Data for analysis START

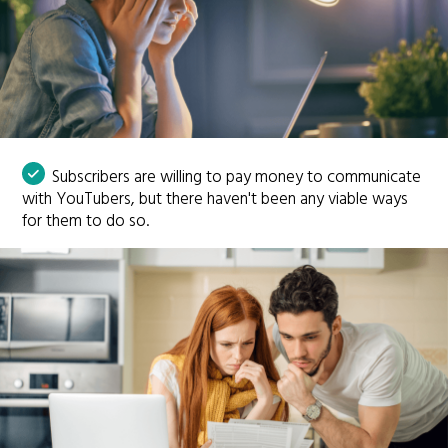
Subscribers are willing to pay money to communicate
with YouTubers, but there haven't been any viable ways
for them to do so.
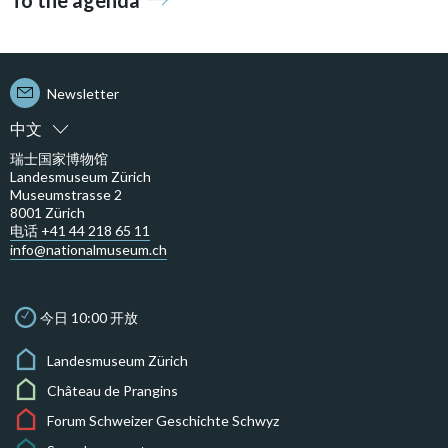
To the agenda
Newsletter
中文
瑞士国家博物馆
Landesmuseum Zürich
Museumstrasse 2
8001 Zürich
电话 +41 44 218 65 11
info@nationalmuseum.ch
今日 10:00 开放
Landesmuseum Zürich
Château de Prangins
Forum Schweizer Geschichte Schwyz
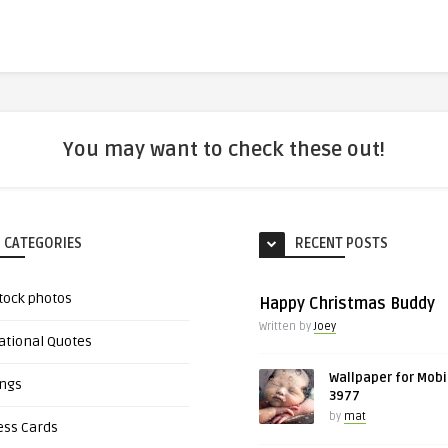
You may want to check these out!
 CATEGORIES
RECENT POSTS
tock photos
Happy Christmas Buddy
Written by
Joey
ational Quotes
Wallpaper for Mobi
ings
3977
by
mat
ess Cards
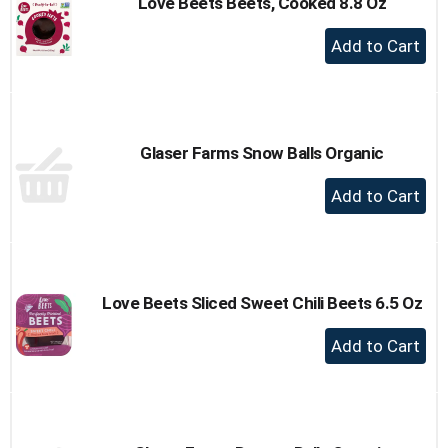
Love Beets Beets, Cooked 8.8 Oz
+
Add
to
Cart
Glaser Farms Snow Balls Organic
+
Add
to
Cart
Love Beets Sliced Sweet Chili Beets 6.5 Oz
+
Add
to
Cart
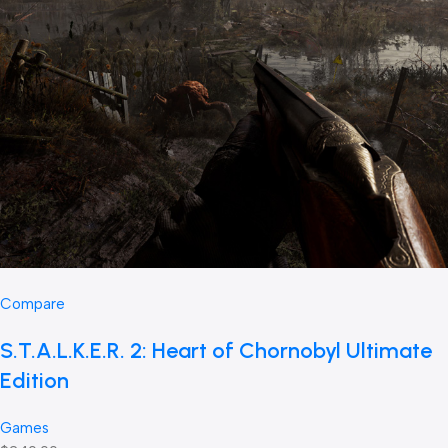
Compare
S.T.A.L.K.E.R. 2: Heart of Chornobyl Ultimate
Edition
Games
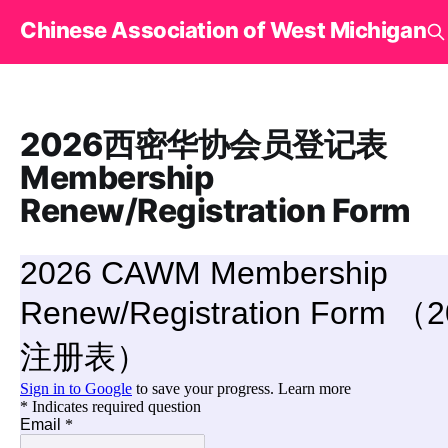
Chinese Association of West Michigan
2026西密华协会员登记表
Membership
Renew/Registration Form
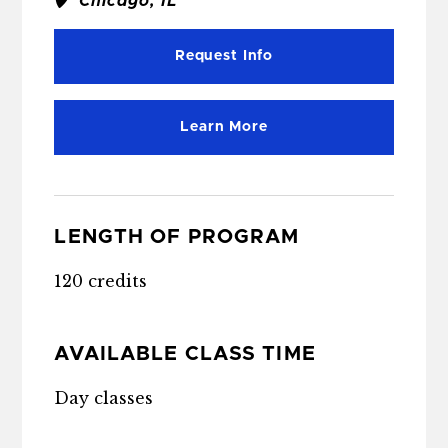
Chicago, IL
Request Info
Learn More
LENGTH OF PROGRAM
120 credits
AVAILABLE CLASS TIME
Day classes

Data for analysis END

Task - All entries above must be repeated exactly; pictures are to be left out.

Exercise solution -
Subscribers are willing to pay money to communicate
with YouTubers, but there haven't been any viable ways
for them to do so.
To the agenda
Newsletter
中文
瑞士国家博物馆
Landesmuseum Zürich
Museumstrasse 2
8001 Zürich
电话 +41 44 218 65 11
info@nationalmuseum.ch
今日 10:00 开放
Landesmuseum Zürich
Château de Prangins
Forum Schweizer Geschichte Schwyz
You may want to check these out!
 CATEGORIES
RECENT POSTS
tock photos
Happy Christmas Buddy
Written by
Joey
ational Quotes
Wallpaper for Mobi
ings
3977
by
mat
ess Cards
Love Beets Beets, Cooked 8.8 Oz
+
Add
to
Cart
Glaser Farms Snow Balls Organic
+
Add
to
Cart
Love Beets Sliced Sweet Chili Beets 6.5 Oz
+
Add
to
Cart
Compare
S.T.A.L.K.E.R. 2: Heart of Chornobyl Ultimate
Edition
Games
Chinese Association of West Michigan
2026西密华协会员登记表
Membership
Renew/Registration Form
Chicago, IL
Request Info
Learn More
LENGTH OF PROGRAM
120 credits
AVAILABLE CLASS TIME
Day classes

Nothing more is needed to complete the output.